Verificadores de factos contra-atacam: “Também é liberdade de expressão dizer porque é que algo não é verdade”
Numa carta aberta subscrita por mais de 70 organizações, rede de verificação de factos alerta que decisão de Zuckerberg pode causar “danos reais” em países “extremamente vulneráveis a desinformação”.
Uma rede internacional que congrega organizações de verificação de factos considera que a decisão da Meta de acabar com o programa de fact-checking nos Estados Unidos “é um retrocesso” e pode causar “danos reais em muitos lugares” caso venha a ser alargada a todo o mundo.
Numa carta aberta, a International Fact Checking Network (IFCN) rebate alguns dos argumentos que Mark Zuckerberg usou no vídeo em que anunciou o fim daquele programa e alerta para as potenciais consequências que uma decisão semelhante poderia ter “nos mais de 100 países” onde existem parcerias para a verificação de factos de publicações no Facebook, no Instagram e no Threads.

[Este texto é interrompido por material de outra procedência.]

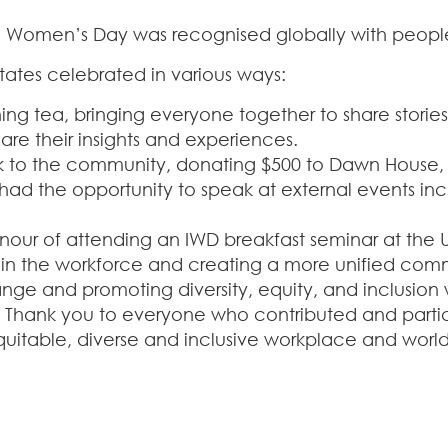
 Women’s Day was recognised globally with people ta
tates celebrated in various ways:
ng tea, bringing everyone together to share storie
are their insights and experiences.
back to the community, donating $500 to Dawn House
d the opportunity to speak at external events incl
ur of attending an IWD breakfast seminar at the Un
in the workforce and creating a more unified com
ange and promoting diversity, equity, and inclusio
 Thank you to everyone who contributed and partic
uitable, diverse and inclusive workplace and world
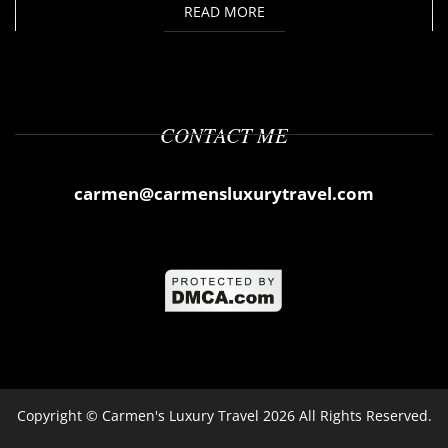
READ MORE
CONTACT ME
carmen@carmensluxurytravel.com
Copyright ©
Carmen's Luxury Travel
2026 All Rights Reserved.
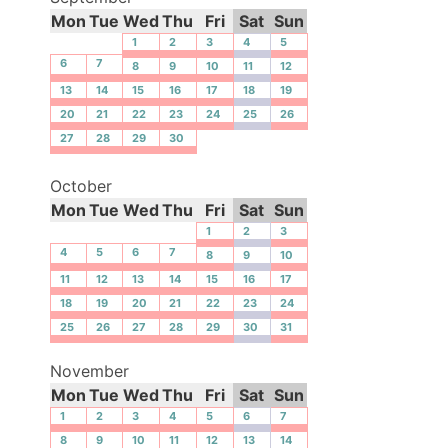
Mon
Tue
Wed
Thu
Fri
Sat
Sun
1
2
3
4
5
6
7
8
9
10
11
12
13
14
15
16
17
18
19
20
21
22
23
24
25
26
27
28
29
30
October
Mon
Tue
Wed
Thu
Fri
Sat
Sun
1
2
3
4
5
6
7
8
9
10
11
12
13
14
15
16
17
18
19
20
21
22
23
24
25
26
27
28
29
30
31
November
Mon
Tue
Wed
Thu
Fri
Sat
Sun
1
2
3
4
5
6
7
8
9
10
11
12
13
14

São países “muito diversos, em diferentes estádios de democracia e desenvolvimento”, e alguns “são extremamente vulneráveis a desinformação que origina instabilidade política, interferências eleitorais, violência de grupo e até genocídio”. A carta apela, por isso, a que a Meta reconsidere a decisão, argumentando até que “não há qualquer motivo para que as ‘notas da comunidade’ não possam coexistir com o programa de verificação de factos” actualmente existente.
As “notas da comunidade” são uma ferramenta usada no X, antigo Twitter, que possibilita aos utilizadores acrescentar contexto ou denunciar como falsas certas publicações. Os posts continuam disponíveis, acompanhados por essas notas, ao invés de serem removidos ou relegados para uma posição menos visível. A mesma ferramenta vai agora passar a ser usada pela Meta.

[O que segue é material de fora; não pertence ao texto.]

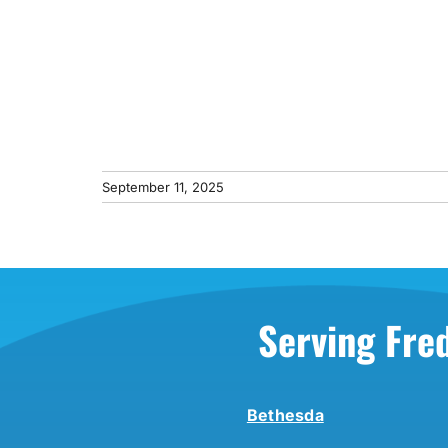
September 11, 2025
Serving Fre
Bethesda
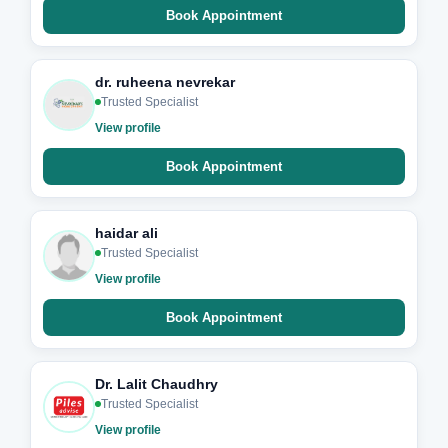
Book Appointment
dr. ruheena nevrekar
Trusted Specialist
View profile
Book Appointment
haidar ali
Trusted Specialist
View profile
Book Appointment
Dr. Lalit Chaudhry
Trusted Specialist
View profile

As 71 organizações que até ao momento subscreveram a carta, sediadas em países de todos os continentes (incluindo Portugal, com assinaturas do Observador e do Polígrafo), dizem “não acreditar” que as “notas da comunidade” “resultem numa experiência positiva para os utilizadores”. Citam investigação já feita à ferramenta no X para concluir que “muitas notas nunca são mostradas, porque dependem mais de um consenso político alargado do que de padrões de exactidão”.
Pelo contrário, argumentam, o actual programa de verificação de factos da Meta “ajudou a proteger milhões de utilizadores de boatos e teorias da conspiração” e constituiu “um passo significativo em frente no encorajamento da exactidão factual online”. E rebatem um dos argumentos de Zuckerberg, que disse querer “regressar às raízes em torno da liberdade de expressão”. Para a IFCN, “a liberdade de dizer porque é que algo não é verdade também é liberdade de expressão”.
No vídeo de terça-feira em que anunciou a decisão, o dono da Meta afirmou que agora “há demasiada censura” nas suas plataformas devido ao programa de verificação de factos e alegou que existem igualmente problemas de viés político em quem faz essa verificação. Na carta, a IFCN diz que “isto é falso” e que estão em vigor “padrões rigorosos” que, por exemplo, impedem os verificadores de estarem ligados a partidos ou candidatos políticos ou de apoiarem certas causas.
Por outro lado, rejeitam a acusação de censura, afirmando que “a Meta nunca deu aos fact-checkers a capacidade ou autoridade para remover conteúdos ou contas” e foi sempre “o pessoal da Meta a decidir se conteúdo considerado falso era despromovido ou etiquetado como tal”.